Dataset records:
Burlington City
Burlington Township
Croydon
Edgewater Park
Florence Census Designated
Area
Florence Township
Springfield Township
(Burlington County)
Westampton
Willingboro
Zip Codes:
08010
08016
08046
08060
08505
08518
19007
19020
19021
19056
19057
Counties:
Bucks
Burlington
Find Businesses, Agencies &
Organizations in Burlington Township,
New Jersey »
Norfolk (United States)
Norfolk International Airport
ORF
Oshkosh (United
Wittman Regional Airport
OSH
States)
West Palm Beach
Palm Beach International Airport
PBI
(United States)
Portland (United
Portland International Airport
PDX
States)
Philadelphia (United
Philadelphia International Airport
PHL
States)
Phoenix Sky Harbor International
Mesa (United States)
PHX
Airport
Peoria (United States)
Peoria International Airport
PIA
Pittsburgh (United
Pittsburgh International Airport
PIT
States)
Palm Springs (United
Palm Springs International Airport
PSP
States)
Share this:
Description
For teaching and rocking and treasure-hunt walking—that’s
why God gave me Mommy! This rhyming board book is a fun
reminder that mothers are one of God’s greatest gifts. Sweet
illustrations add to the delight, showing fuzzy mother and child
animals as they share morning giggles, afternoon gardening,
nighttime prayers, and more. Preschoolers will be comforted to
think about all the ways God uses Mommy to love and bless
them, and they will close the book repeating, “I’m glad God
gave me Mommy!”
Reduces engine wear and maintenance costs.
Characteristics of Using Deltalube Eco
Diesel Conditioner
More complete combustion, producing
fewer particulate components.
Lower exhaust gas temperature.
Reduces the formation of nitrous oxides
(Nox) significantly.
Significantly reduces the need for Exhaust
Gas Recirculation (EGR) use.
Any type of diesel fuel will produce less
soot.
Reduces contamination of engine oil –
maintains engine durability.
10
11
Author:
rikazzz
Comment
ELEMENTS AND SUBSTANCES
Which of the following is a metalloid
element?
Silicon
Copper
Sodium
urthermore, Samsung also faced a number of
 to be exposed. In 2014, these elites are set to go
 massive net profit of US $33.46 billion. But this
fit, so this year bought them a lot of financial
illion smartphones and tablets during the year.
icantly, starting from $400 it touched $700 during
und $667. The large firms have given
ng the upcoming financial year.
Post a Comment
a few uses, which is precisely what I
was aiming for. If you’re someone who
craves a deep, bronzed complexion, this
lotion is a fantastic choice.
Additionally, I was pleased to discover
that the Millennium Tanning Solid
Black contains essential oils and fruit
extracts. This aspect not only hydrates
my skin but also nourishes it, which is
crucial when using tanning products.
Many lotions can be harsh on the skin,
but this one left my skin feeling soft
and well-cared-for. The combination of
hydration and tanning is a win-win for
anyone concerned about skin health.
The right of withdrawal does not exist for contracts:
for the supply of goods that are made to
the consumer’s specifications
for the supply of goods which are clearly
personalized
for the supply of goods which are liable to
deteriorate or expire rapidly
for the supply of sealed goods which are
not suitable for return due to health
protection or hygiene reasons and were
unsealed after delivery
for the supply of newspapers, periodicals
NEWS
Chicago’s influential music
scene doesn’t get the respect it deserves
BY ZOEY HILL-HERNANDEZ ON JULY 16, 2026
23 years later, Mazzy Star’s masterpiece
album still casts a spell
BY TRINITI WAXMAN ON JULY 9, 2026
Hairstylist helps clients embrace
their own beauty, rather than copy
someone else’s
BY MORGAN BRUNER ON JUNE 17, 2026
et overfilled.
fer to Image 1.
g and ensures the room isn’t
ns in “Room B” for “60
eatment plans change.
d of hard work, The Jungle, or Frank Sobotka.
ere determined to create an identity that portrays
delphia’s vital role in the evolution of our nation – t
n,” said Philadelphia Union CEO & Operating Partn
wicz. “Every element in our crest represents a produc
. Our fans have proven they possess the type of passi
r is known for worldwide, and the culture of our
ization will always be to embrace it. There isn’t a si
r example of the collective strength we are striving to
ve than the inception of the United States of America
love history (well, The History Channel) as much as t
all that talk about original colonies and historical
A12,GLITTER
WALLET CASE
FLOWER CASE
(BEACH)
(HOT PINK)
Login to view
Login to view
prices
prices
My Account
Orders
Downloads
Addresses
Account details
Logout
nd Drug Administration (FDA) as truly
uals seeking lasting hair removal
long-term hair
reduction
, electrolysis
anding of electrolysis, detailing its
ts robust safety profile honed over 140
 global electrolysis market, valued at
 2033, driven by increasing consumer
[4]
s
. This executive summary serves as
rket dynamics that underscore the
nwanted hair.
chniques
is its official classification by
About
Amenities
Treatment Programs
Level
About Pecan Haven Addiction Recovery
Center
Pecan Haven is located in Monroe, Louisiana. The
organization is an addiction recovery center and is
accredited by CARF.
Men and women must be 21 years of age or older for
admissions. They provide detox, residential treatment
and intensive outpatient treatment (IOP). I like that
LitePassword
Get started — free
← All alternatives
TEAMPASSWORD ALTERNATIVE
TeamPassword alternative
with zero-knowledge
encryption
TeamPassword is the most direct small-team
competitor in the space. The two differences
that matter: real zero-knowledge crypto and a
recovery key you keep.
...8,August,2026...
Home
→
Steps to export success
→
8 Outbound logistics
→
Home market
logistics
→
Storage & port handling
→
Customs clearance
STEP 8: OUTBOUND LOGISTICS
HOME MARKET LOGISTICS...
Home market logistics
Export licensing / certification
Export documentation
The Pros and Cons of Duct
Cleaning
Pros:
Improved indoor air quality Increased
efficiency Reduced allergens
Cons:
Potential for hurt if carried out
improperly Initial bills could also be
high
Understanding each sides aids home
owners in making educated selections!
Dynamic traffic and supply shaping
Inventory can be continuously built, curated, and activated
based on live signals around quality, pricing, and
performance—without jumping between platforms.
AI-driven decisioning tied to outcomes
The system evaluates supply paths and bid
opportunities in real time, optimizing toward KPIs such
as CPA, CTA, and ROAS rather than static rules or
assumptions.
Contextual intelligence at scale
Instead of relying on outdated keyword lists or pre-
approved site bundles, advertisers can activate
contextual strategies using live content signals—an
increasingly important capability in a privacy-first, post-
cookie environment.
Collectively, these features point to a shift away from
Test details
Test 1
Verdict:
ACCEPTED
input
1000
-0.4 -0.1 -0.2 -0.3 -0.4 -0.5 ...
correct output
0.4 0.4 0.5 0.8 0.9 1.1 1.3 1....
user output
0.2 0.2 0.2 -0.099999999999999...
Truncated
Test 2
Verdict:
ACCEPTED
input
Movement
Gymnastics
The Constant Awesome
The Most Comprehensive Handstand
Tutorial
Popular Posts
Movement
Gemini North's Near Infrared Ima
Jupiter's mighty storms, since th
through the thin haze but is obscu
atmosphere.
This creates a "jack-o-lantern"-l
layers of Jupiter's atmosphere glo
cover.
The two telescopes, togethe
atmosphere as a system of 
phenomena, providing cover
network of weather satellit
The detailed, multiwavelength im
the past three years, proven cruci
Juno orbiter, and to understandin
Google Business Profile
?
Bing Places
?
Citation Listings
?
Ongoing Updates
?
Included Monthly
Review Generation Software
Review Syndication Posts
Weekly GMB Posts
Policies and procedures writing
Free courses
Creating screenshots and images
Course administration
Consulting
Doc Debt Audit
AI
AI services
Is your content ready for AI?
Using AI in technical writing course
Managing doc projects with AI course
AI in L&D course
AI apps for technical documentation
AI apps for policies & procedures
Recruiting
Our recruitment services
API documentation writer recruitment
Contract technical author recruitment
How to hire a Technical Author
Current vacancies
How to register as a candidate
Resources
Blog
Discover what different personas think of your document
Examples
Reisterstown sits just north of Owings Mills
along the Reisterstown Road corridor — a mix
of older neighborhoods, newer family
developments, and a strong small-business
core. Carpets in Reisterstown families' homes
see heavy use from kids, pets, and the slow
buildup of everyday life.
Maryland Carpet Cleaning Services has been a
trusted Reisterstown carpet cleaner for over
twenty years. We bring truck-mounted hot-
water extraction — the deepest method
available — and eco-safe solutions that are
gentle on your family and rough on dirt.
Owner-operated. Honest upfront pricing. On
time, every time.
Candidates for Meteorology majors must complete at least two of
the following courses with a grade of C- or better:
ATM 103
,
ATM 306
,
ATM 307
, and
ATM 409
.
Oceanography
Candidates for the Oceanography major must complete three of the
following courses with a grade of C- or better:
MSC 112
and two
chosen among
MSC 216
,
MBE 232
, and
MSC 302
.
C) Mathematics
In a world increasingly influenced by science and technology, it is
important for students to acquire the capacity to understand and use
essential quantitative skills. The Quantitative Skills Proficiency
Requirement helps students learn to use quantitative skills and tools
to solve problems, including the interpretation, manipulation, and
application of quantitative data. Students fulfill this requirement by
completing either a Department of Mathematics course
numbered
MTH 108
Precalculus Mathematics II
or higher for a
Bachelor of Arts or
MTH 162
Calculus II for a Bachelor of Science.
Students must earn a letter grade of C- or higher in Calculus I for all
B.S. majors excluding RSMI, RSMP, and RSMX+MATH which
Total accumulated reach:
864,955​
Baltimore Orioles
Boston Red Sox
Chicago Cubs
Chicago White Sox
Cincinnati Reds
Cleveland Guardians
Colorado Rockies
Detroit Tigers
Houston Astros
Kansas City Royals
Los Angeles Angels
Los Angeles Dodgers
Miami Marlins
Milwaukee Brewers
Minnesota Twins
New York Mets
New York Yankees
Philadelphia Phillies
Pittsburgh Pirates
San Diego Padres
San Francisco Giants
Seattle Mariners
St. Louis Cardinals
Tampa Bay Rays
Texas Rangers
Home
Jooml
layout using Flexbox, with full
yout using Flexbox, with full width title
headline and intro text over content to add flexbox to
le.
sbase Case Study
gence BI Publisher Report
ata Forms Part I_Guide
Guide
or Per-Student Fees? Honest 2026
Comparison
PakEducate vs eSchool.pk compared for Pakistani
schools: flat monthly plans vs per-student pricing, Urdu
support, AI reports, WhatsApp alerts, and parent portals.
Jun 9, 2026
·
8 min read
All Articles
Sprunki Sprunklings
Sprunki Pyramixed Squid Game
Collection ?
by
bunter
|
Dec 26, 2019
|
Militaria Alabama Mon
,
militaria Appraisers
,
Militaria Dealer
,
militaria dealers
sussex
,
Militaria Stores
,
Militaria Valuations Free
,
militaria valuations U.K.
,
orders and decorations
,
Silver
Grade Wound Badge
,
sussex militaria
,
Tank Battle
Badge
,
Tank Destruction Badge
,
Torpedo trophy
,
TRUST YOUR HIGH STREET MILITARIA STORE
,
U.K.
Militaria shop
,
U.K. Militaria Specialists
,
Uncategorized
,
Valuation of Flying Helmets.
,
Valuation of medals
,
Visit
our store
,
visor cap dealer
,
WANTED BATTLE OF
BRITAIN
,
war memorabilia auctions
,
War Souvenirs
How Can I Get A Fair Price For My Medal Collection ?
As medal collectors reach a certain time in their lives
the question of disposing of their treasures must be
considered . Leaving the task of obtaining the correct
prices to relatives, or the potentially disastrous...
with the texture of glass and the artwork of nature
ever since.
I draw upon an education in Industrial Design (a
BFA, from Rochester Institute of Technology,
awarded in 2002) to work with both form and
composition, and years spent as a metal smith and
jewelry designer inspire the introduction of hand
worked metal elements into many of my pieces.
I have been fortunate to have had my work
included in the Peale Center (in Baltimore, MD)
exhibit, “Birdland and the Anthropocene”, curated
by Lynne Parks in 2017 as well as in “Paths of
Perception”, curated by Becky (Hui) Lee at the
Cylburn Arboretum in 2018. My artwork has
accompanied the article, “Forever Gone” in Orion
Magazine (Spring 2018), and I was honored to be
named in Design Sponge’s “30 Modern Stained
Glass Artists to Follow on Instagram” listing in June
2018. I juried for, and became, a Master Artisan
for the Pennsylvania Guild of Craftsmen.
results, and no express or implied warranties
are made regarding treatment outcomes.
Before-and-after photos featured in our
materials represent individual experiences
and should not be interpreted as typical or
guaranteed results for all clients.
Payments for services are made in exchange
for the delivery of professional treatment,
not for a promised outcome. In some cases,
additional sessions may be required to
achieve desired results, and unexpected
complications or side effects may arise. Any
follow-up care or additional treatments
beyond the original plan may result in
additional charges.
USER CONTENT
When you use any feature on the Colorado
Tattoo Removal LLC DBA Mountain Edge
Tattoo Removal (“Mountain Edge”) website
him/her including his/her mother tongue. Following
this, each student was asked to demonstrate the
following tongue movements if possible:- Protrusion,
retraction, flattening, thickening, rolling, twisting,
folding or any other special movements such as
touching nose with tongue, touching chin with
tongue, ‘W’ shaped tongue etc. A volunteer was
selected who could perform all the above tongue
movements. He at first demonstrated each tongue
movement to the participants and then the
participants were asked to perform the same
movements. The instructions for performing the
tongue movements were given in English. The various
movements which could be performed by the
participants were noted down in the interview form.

__Description of the task__. All lines of the entries containing the string "movements" must be shown in full.

__Answer for this exercise__.
following tongue movements if possible:- Protrusion,
folding or any other special movements such as
movements. He at first demonstrated each tongue
movements. The instructions for performing the
tongue movements were given in English. The various
movements which could be performed by the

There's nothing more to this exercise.